_Exercise directions_
Lines containing "apps" should be pulled from the material below.

_Source records_
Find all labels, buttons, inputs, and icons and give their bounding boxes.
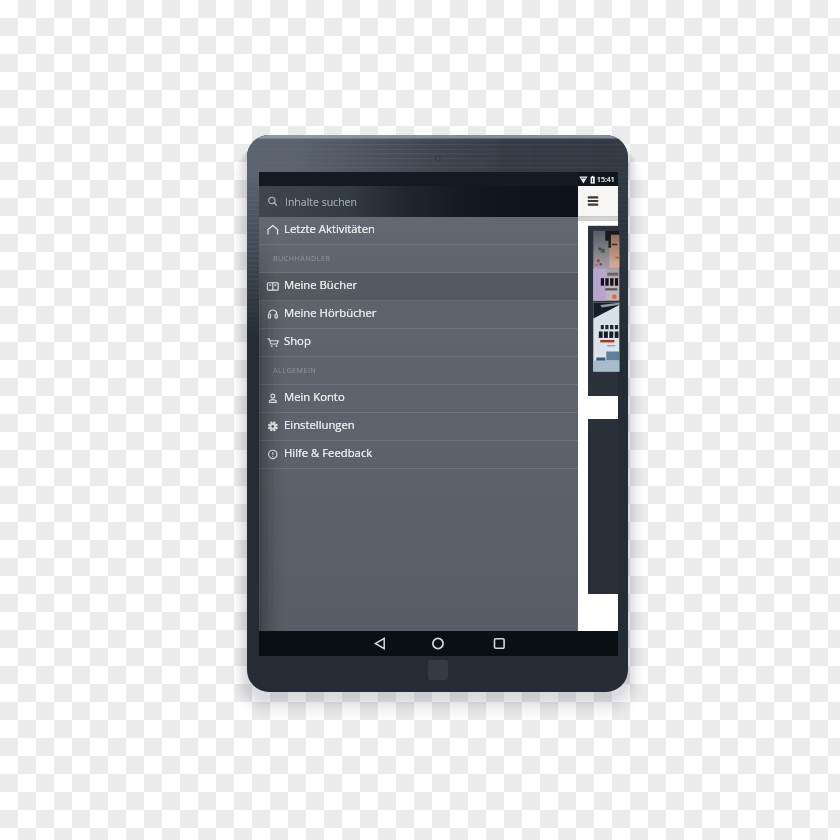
- button[interactable]: Einstellungen: [259, 413, 578, 441]
- staticText: Meine Bücher: [284, 277, 358, 292]
- staticText: Mein Konto: [284, 389, 345, 404]
- staticText: Meine Hörbücher: [284, 305, 377, 320]
- button[interactable]: Meine Hörbücher: [259, 301, 578, 329]
- staticText: Hilfe & Feedback: [284, 445, 373, 460]
- staticText: ALLGEMEIN: [273, 365, 317, 375]
- staticText: Shop: [284, 333, 311, 348]
- staticText: Letzte Aktivitäten: [284, 221, 375, 236]
- button[interactable]: Hilfe & Feedback: [259, 441, 578, 469]
- staticText: 15:41: [597, 175, 615, 184]
- button[interactable]: Mein Konto: [259, 385, 578, 413]
- staticText: BUCHHÄNDLER: [273, 253, 331, 263]
- staticText: Inhalte suchen: [285, 195, 357, 209]
- button[interactable]: Open navigation drawer: [578, 186, 618, 217]
- staticText: Einstellungen: [284, 417, 355, 432]
- button[interactable]: Letzte Aktivitäten: [259, 217, 578, 245]
- button[interactable]: Shop: [259, 329, 578, 357]
- button[interactable]: Inhalte suchen: [259, 186, 578, 217]
- button[interactable]: Meine Bücher: [259, 273, 578, 301]
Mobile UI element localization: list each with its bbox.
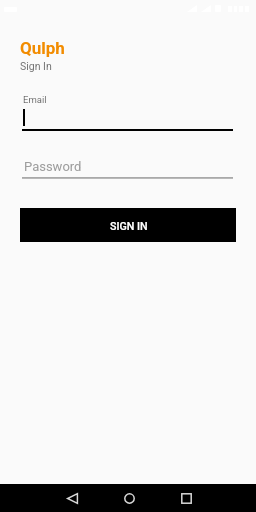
staticText: SIGN IN [110,220,148,233]
button[interactable]: SIGN IN [20,208,236,242]
button[interactable]: Password input field [22,157,233,180]
staticText: Sign In [20,60,52,72]
staticText: Password [24,159,82,174]
button[interactable]: Recent apps [172,484,200,512]
button[interactable]: Email input field [22,106,233,131]
button[interactable]: Home [115,484,143,512]
staticText: Email [23,94,47,105]
button[interactable]: Back [58,484,86,512]
staticText: Qulph [20,38,65,58]
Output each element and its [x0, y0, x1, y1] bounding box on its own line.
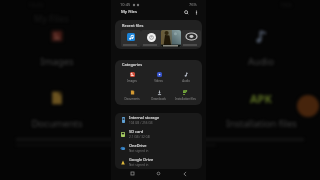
staticText: Not signed in — [129, 163, 149, 167]
staticText: SD card — [129, 129, 144, 134]
button[interactable] — [161, 30, 181, 47]
button[interactable]: Videos — [145, 71, 172, 83]
staticText: My Files — [121, 9, 138, 15]
button[interactable]: More options — [191, 7, 201, 17]
staticText: Installation files — [175, 97, 196, 101]
button[interactable]: Documents — [119, 89, 145, 101]
button[interactable]: Home — [154, 169, 163, 178]
staticText: APK — [183, 90, 189, 95]
staticText: Not signed in — [129, 149, 149, 153]
button[interactable]: Downloads — [145, 89, 172, 101]
button[interactable]: APK — [172, 89, 199, 101]
staticText: Documents — [124, 97, 140, 101]
staticText: Documents — [31, 117, 83, 130]
button[interactable]: OneDrive — [121, 141, 198, 155]
staticText: 76% — [189, 2, 197, 7]
button[interactable] — [181, 30, 201, 47]
staticText: APK — [250, 91, 272, 106]
button[interactable]: Internal storage — [121, 113, 198, 127]
staticText: Recent files — [122, 23, 144, 28]
button[interactable]: Audio — [172, 71, 199, 83]
staticText: 10:45 — [120, 2, 131, 7]
staticText: Images — [127, 79, 137, 83]
button[interactable]: Recent apps — [128, 169, 137, 178]
staticText: Downloads — [151, 97, 166, 101]
staticText: Videos — [154, 79, 163, 83]
staticText: Categories — [122, 62, 143, 67]
button[interactable]: Back — [180, 169, 189, 178]
staticText: OneDrive — [129, 143, 147, 148]
staticText: Audio — [248, 55, 274, 68]
button[interactable]: SD card — [121, 127, 198, 141]
button[interactable] — [141, 30, 161, 47]
button[interactable]: Images — [119, 71, 145, 83]
button[interactable]: Google Drive — [121, 155, 198, 169]
staticText: Audio — [182, 79, 190, 83]
staticText: Installation files — [226, 117, 297, 130]
staticText: 104 GB / 256 GB — [129, 121, 153, 125]
button[interactable] — [121, 30, 141, 47]
staticText: Internal storage — [129, 115, 160, 120]
staticText: Google Drive — [129, 157, 154, 162]
staticText: Images — [40, 55, 74, 68]
button[interactable]: Search — [181, 7, 191, 17]
staticText: 2.1 GB / 32 GB — [129, 135, 150, 139]
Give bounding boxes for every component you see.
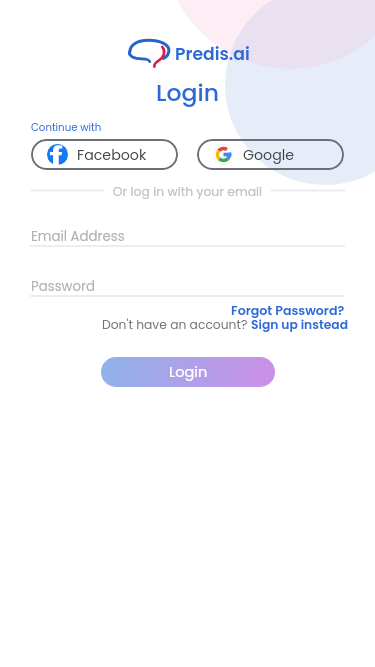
- button[interactable]: Login: [101, 357, 275, 387]
- staticText: Password: [31, 277, 95, 296]
- staticText: Continue with: [31, 120, 102, 134]
- staticText: Don't have an account?: [102, 316, 248, 333]
- button[interactable]: Sign up instead: [251, 316, 348, 333]
- staticText: Or log in with your email: [0, 183, 375, 200]
- staticText: Forgot Password?: [231, 302, 345, 320]
- staticText: Login: [0, 76, 375, 109]
- staticText: Predis.ai: [175, 42, 250, 66]
- staticText: Sign up instead: [251, 316, 348, 333]
- staticText: Login: [169, 362, 208, 382]
- button[interactable]: Forgot Password?: [231, 302, 345, 320]
- staticText: Email Address: [31, 227, 125, 246]
- button[interactable]: Google: [197, 139, 344, 170]
- staticText: Facebook: [77, 145, 147, 165]
- staticText: Google: [243, 145, 295, 165]
- button[interactable]: Facebook: [31, 139, 178, 170]
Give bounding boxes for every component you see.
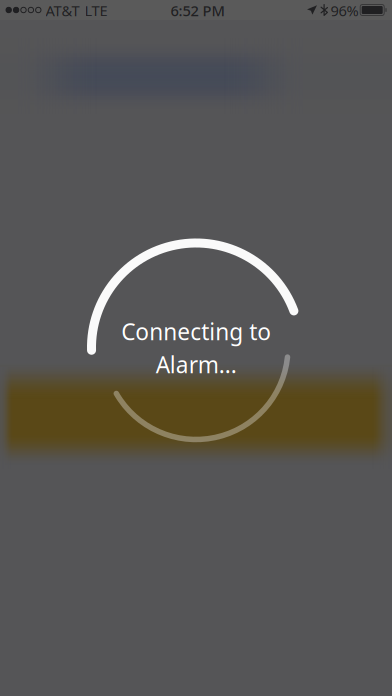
staticText: AT&T xyxy=(46,1,80,20)
staticText: LTE xyxy=(84,1,108,20)
staticText: 96% xyxy=(330,1,358,20)
staticText: Alarm... xyxy=(156,350,236,380)
staticText: 6:52 PM xyxy=(170,1,224,20)
staticText: Connecting to xyxy=(121,316,271,346)
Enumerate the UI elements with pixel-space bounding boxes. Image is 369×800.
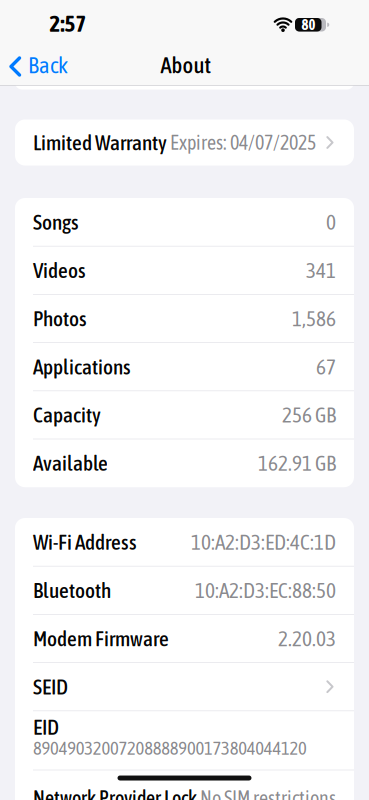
staticText: 162.91 GB <box>258 451 336 475</box>
staticText: 80 <box>301 16 315 33</box>
staticText: Videos <box>33 258 86 282</box>
staticText: Limited Warranty <box>33 130 167 155</box>
staticText: Bluetooth <box>33 578 111 602</box>
button[interactable]: Limited Warranty <box>15 120 354 166</box>
staticText: Photos <box>33 306 87 331</box>
staticText: 67 <box>316 354 336 379</box>
staticText: About <box>160 52 212 78</box>
staticText: Network Provider Lock <box>33 786 197 800</box>
staticText: 10:A2:D3:ED:4C:1D <box>191 530 336 554</box>
button[interactable]: SEID <box>15 663 354 711</box>
staticText: No SIM restrictions <box>200 786 336 800</box>
staticText: 1,586 <box>292 306 336 331</box>
staticText: 2:57 <box>50 10 86 36</box>
staticText: 256 GB <box>282 403 336 427</box>
staticText: Songs <box>33 210 79 234</box>
button[interactable]: Back <box>9 50 79 80</box>
staticText: Modem Firmware <box>33 626 169 651</box>
staticText: Available <box>33 451 108 475</box>
staticText: Wi-Fi Address <box>33 530 137 554</box>
staticText: Capacity <box>33 403 101 427</box>
staticText: EID <box>33 715 59 739</box>
staticText: Expires: 04/07/2025 <box>170 131 316 154</box>
staticText: 0 <box>326 210 336 234</box>
staticText: Applications <box>33 354 131 379</box>
staticText: SEID <box>33 674 68 699</box>
staticText: 2.20.03 <box>278 626 336 651</box>
staticText: 10:A2:D3:EC:88:50 <box>195 578 336 602</box>
staticText: Back <box>28 52 68 78</box>
staticText: 89049032007208888900173804044120 <box>33 737 307 759</box>
staticText: 341 <box>306 258 336 282</box>
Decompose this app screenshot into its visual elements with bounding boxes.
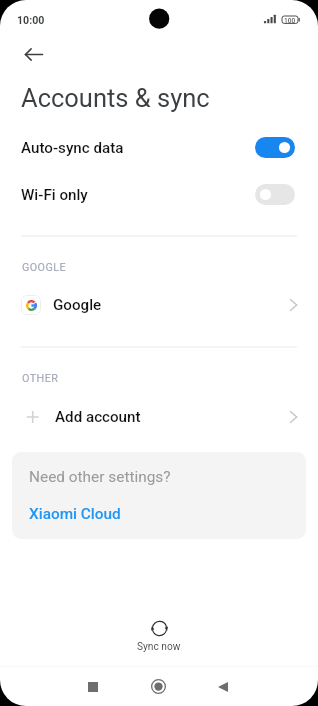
button[interactable]: Sync now	[0, 620, 318, 653]
staticText: GOOGLE	[22, 261, 66, 274]
button[interactable]: Wi-Fi only	[0, 171, 318, 218]
staticText: OTHER	[22, 372, 59, 385]
staticText: Sync now	[137, 641, 181, 653]
staticText: Need other settings?	[29, 468, 171, 486]
staticText: Wi-Fi only	[21, 186, 88, 204]
staticText: 10:00	[17, 14, 45, 26]
button[interactable]: Back	[203, 667, 243, 706]
button[interactable]: Need other settings?	[12, 452, 306, 539]
staticText: Auto-sync data	[21, 139, 124, 157]
button[interactable]: Google	[0, 286, 318, 324]
staticText: 100	[284, 17, 296, 25]
button[interactable]: Add account	[0, 398, 318, 436]
staticText: Add account	[55, 408, 141, 426]
staticText: Accounts & sync	[21, 83, 210, 113]
button[interactable]: Auto-sync data	[0, 124, 318, 171]
button[interactable]: Back	[16, 36, 52, 72]
button[interactable]: Home	[138, 667, 178, 706]
staticText: Google	[53, 296, 102, 314]
staticText: Xiaomi Cloud	[29, 505, 121, 523]
button[interactable]: Recents	[73, 667, 113, 706]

_Response area_
button[interactable]: Recent apps [172,484,200,512]
button[interactable]: Recent apps — [128, 169, 137, 178]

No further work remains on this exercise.